Saturday, April 25, 2009

Help Texas Anti-Death Penalty Groups Win $3,000 to Use Against the Death Penalty

Several Texas anti-death penalty groups are jointly entered in the Jenzabar Social Media Leadership Award contest for $3,000. The winner is the entry that gets the most people to comment on their entry by April 30, so to "vote", you leave a comment. We have a good chance to win this and we deserve to win because we have all used social media tools very effectively to jointly mobilize against the Texas death penalty.

Your comment won't show up immediately, because it seems like the comments are moderated by the Foundation, so they should update the comments from the weekend on Monday.

http://tinyurl.com/cyf8fx

To help us win, you can just leave a short comment or a longer one on our entry. Go to the page and scroll down to the comment form. There are four fields, name, email, website (you can leave that blank or put in your own personal website or a website you like, such as the one of the sites of our anti-death penalty groups), and a field for your comment. Short comments could be like "nice work" "good job", "they are doing a great job", "impressive work, "I hope they win", etc etc. Several Texas anti-death penalty groups are entered jointly, so in your comment you can be specific to one group or say something general about all the groups.

Our entry is called "Texas Friends and Allies Against the Death Penalty"

http://thejenzabarfoundationblog.com/2009/04/24/texas-friends-and-allies...

From the entry:

I would like to nominate for The Jenzabar Foundation Social Media Leadership Award: a group of allied organizations in Texas that have been using social media to effectively work together against the Texas death penalty: Texas Moratorium Network, Texas Death Penalty Abolition Movement, the Austin chapter of Campaign to End the Death Penalty, Texas Students Against the Death Penalty, Kids Against the Death Penalty, Students Against the Death Penalty and the Texas Death Penalty Education and Resource Center. These groups have a cause on Facebook called Abolish the Death Penalty in Texas. Each organization brings unique skills and experiences to the cause. Decisions on how to use any award money will be made jointly by these organizations.

This alliance is a great example of how small organizations can have a remarkable impact way out of proportion to their funding by using social media tools to work together.

Texas is a challenging environment in which to work against the death penalty, but these groups have found a way to make significant progress against the death penalty by working together both offline and online using social media tools for education, outreach and grassroots organizing.

Texas is a large state, so it is vitally important for groups here to use social media tools effectively. In the future, we want to increase our capacity to work for human rights in Texas by finding new ways to expand our use of online social media tools in order to identify new activists and grow our movement to achieve legislative victories on policy and to organize campaigns to stop specific executions.

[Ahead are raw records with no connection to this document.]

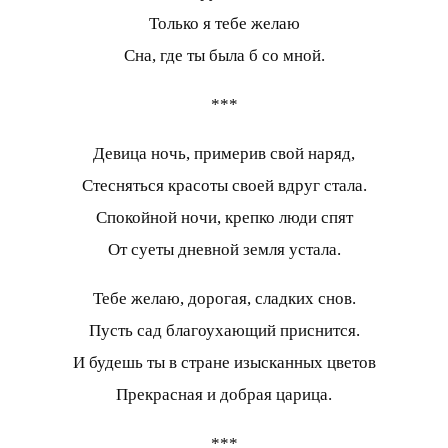
Только я тебе желаю
Сна, где ты была б со мной.
***
Девица ночь, примерив свой наряд,
Стесняться красоты своей вдруг стала.
Спокойной ночи, крепко люди спят
От суеты дневной земля устала.
Тебе желаю, дорогая, сладких снов.
Пусть сад благоухающий приснится.
И будешь ты в стране изысканных цветов
Прекрасная и добрая царица.
***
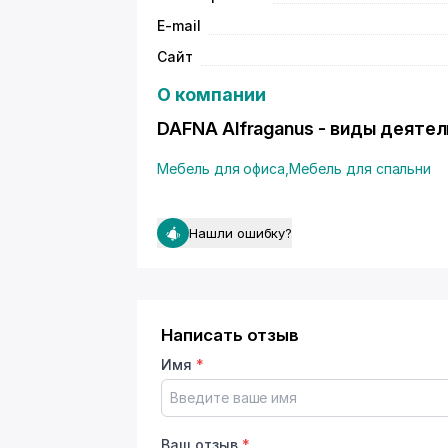
E-mail
Сайт
О компании
DAFNA Alfraganus - виды деяте
Мебель для офиса
,
Мебель для спальни
Нашли ошибку?
Написать отзыв
Имя
*
Ваш отзыв
*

Most recently, these groups all worked together to get the Texas House Committee on Criminal Jurisprudence to approve the bill to end the death penalty under the Law of Parties. We continue to push for a vote on that bill in the full House. On Monday, April 27, we are holding our second Lobby Day of the year in order to meet with more legislators about the bill and on May 2 we are holding a march and rally for the Law of Parties bill in Austin. We also have worked together on the campaign to remove Sharon Keller and of course on the annual March to Stop Executions.

If you think these groups have been doing a good job using online social activism tools, especially considering that we are all-volunteer organizations, please vote for us in The Jenzabar Foundation Social Media Leadership Award by leaving a comment on our entry.